· 1 min read

Memphis Rib Tips Sandwich

Smoked rib tips with sauce on white bread.

The rib tips sandwich is the one Memphis barbecue sandwich where the eater is expected to work for it, because the meat is still attached to cartilage and the sandwich does not pretend otherwise. Rib tips are the knobby strip trimmed off the bottom of a spare rib slab when it is cut to a St. Louis shape, full of fat, connective tissue, and soft cartilage rather than a single clean bone. Smoked low over wood until they are tender, sauced, and piled onto plain white bread, they make a sandwich that is half eaten by hand and half negotiated with the teeth. That is the defining trait: this is rib meat off the bone but not off the gristle, served on bread that exists mostly to soak the sauce and catch what falls.

The craft is in the cut and the smoke.
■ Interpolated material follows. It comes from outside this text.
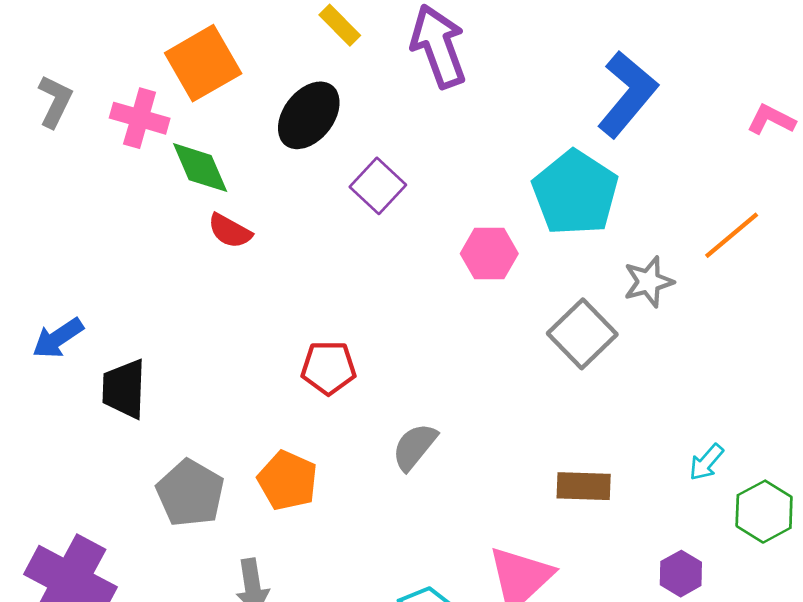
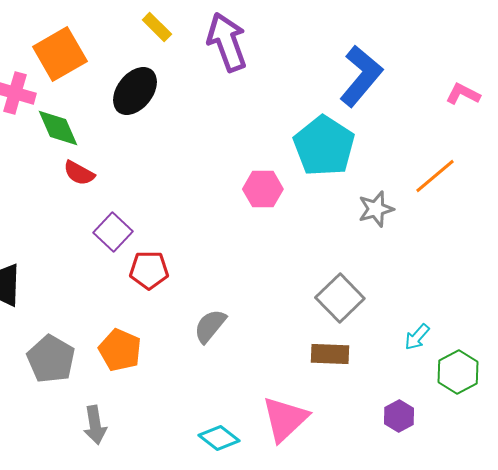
purple square: (378, 186) -> (113, 232), moved
gray square: (582, 334) -> (340, 298), moved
Rib tips are an off-cut, which is the whole appeal: heavily marbled, collagen-rich, and cheap, they reward a long, slow cook that breaks the connective tissue down into something soft and gelatinous while the fat bastes the meat from inside. They are usually cut into bite-length chunks before or after the smoke so they can be piled rather than carved. The sauce is the tangy tomato-and-vinegar Memphis style, applied to coat the chunks and to soak into the bread underneath. Plain white sandwich bread is the deliberate choice over a bun: it is structurally weak by design, meant to be a soft mitt that absorbs sauce and fat and holds the tips together for as long as it lasts, which is not long. The cartilage stays in, and part of the texture is the soft chew of it against the rendered meat.

The variations are small. A drier build leans on the rub and skips most of the sauce; a hotter sauce sharpens the finish; some shops serve the tips on a bun for a sturdier handle, which trades the soaked-bread character for portability. Pickles and a slice of raw onion sometimes ride along for acid and crunch. The Memphis pulled-pork-and-slaw sandwich, the eastern Carolina whole hog, the Lexington shoulder, and the Kansas City burnt ends are all distinct builds with their own rules, and each of those deserves its own article rather than being crowded in here.